Here's my logic. Like mark49152 said, "lubing will reduce friction and making breaking in less effective." So, break it in before lubricating. As for sanding first, breaking it in will smooth the plastic somewhat. You want to smooth the rough/recently sanded areas. I don't think that lubricating rough/recently sanded pieces, then using the cube, will allow them to get much smoother.

So, sand the cube then break it in through repeated solves. Then lubricate it later.

By the way, I think that you should clean the cube out before lubricating it.


----------



## mark49152 (Jan 6, 2013)

Kattenvriendin said:


> If you break it in first and then start sanding you could have done the breaking in much faster by the sanding.



I guess it depends what you mean by breaking in and what you want to achieve by modding. What I want to achieve is to make the cube smoother and quieter and perhaps reduce lock-ups and glitches, but generally I'm pretty conservative and only want to remove the minimum amount of material necessary so as to not make the cube unstable. By "breaking in", I mean an hour or two of random scrambling while watching TV, to loosen up a new cube and give it a little wear. Then when you take it apart you can see where the pieces have been scraping, or which burrs have been catching, or where the cube dust is starting to accumulate, etc., and you can see where best to sand to smooth things off.

There are several videos on modding and much of the advice makes sense, but I'm a little reluctant to just start sanding things that other people sanded without at least investigating for myself what's scraping what inside the cube when it moves. Plus deciding your own improvements is part of the fun!


----------



## Kattenvriendin (Jan 6, 2013)

That is exactly how I modded my mf8/dayan 4x4. Without the breaking in part that is. I simply turned and looked to see what was catching, and when that was pretty much removed I went for a bit better corner cutting. Not much, because too much destabilizes the cube  YOu can always go back in and sand some more, you cannot put it back on.

Well, you can.. with milliput, but it's a pain in the tush to use on small areas without the right tools.. I used it to create four inner pieces of my ss6x6 which had them (gasp!) missing.


----------



## kunparekh18 (Jan 8, 2013)

The speedsolving Wiki says that for Rubik's brand cubes, use Vaseline to ease breaking in, clean it after a month and then use a silicone lubricant. One question : is sanding necessary after this procedure? 
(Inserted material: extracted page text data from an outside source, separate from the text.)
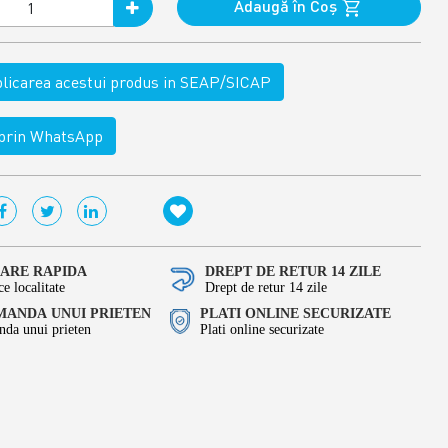
Adaugă în Coş
ublicarea acestui produs in SEAP/SICAP
rin WhatsApp
RARE RAPIDA
DREPT DE RETUR 14 ZILE
ce localitate
Drept de retur 14 zile
ANDA UNUI PRIETEN
PLATI ONLINE SECURIZATE
da unui prieten
Plati online securizate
Sent from my A75 using Tapatalk 2


----------



## Isaac Paurus (Jan 8, 2013)

kunparekh18 said:


> The speedsolving Wiki says that for Rubik's brand cubes, use Vaseline to ease breaking in, clean it after a month and then use a silicone lubricant. One question : is sanding necessary after this procedure?
> 
> Sent from my A75 using Tapatalk 2


no, not necessary, but recomended. i would do what the wiki says, use some CRC spray in it, or jigaloo, or something like that, or something even better like lubix. just break in the cube ALOT and if you want better performance, you could sand it down a little.


----------



## sneaklyfox (Jan 8, 2013)

Why bother with all this? By the time you finish sanding it, breaking it in, and lubing it, your Zhanchi would have arrived.


----------



## kunparekh18 (Jan 8, 2013)

sneaklyfox said:


> Why bother with all this? By the time you finish sanding it, breaking it in, and lubing it, your Zhanchi would have arrived.
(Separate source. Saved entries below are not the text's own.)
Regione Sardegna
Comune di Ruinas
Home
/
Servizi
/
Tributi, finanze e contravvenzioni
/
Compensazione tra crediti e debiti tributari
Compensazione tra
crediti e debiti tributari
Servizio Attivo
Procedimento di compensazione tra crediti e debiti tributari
My 9 year old brother is interested in cubing like me, so want to give him a better cube for starters.

@Isaac final question :

CRC or Traxxas or Jigaloo? 

Sent from my A75 using Tapatalk 2


----------



## panyan (Jan 8, 2013)

sneaklyfox said:


> Why bother with all this? By the time you finish sanding it, breaking it in, and lubing it, your Zhanchi would have arrived.
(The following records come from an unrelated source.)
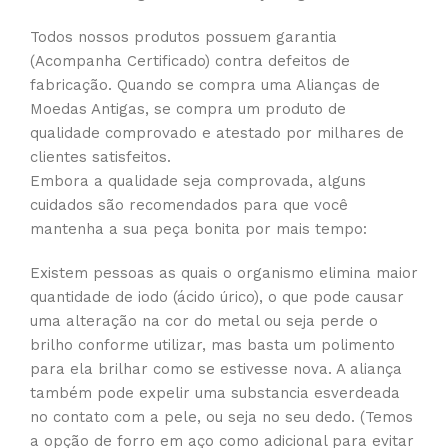
Todos nossos produtos possuem garantia
(Acompanha Certificado) contra defeitos de
fabricação. Quando se compra uma Alianças de
Moedas Antigas, se compra um produto de
qualidade comprovado e atestado por milhares de
clientes satisfeitos.
Embora a qualidade seja comprovada, alguns
cuidados são recomendados para que você
mantenha a sua peça bonita por mais tempo:
Existem pessoas as quais o organismo elimina maior
quantidade de iodo (ácido úrico), o que pode causar
uma alteração na cor do metal ou seja perde o
brilho conforme utilizar, mas basta um polimento
para ela brilhar como se estivesse nova. A aliança
também pode expelir uma substancia esverdeada
no contato com a pele, ou seja no seu dedo. (Temos
a opção de forro em aço como adicional para evitar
Because doing things for yourself is more noble, more reputable, more educational


----------



## TimMc (Jan 8, 2013)

Lubricant: CRC808 or H4000.
Pull the cube a part: Turn the top layer 45 degrees, use the handle of a fork or something to gently pop the edge piece out.
Clean the cube: Use a dry rag or some paper towels to clean every piece.
Lubricate the pieces: Arrange all the pieces on a paper towel so that the black of each piece is facing upward (stickers facing down). Hold the silicone spray about 7cm away and spray all the pieces for about 3 seconds in total (move your hand across with the can to get all the pieces). Use a paper towel to gently wipe off most of the lubricant (all the pieces should look shiny);
Assemble the cube and solve it;
Loosen the cube: Perform U' but turn it about 30 degrees instead of 90. Hold the upper layer in this position with your left hand. Try to perform R2' with your right hand. This should put force on the core and loosen the cube a bit. Repeat for each face several times.
Solve the cube heaps of times and then repeat the above process a few more times.

Tim.


----------



## kunparekh18 (Jan 8, 2013)

panyan said:


> Because doing things for yourself is more noble, more reputable, more educational



Another reason for this experiment of mine.



TimMc said:


> Lubricant: CRC808 or H4000.
> Pull the cube a part: Turn the top layer 45 degrees, use the handle of a fork or something to gently pop the edge piece out.
> Clean the cube: Use a dry rag or some paper towels to clean every piece.
> Lubricate the pieces: Arrange all the pieces on a paper towel so that the black of each piece is facing upward (stickers facing down). Hold the silicone spray about 7cm away and spray all the pieces for about 3 seconds in total (move your hand across with the can to get all the pieces). Use a paper towel to gently wipe off most of the lubricant (all the pieces should look shiny);
> ...



Thanks a lot! That really helped. Now I have to find someplace that sells CRC. Does anyone in India have any idea? 

Sent from my A75 using Tapatalk 2


----------



## TimMc (Jan 8, 2013)

kunparekh18 said:


> Thanks a lot! That really helped. Now I have to find someplace that sells CRC. Does anyone in India have any idea?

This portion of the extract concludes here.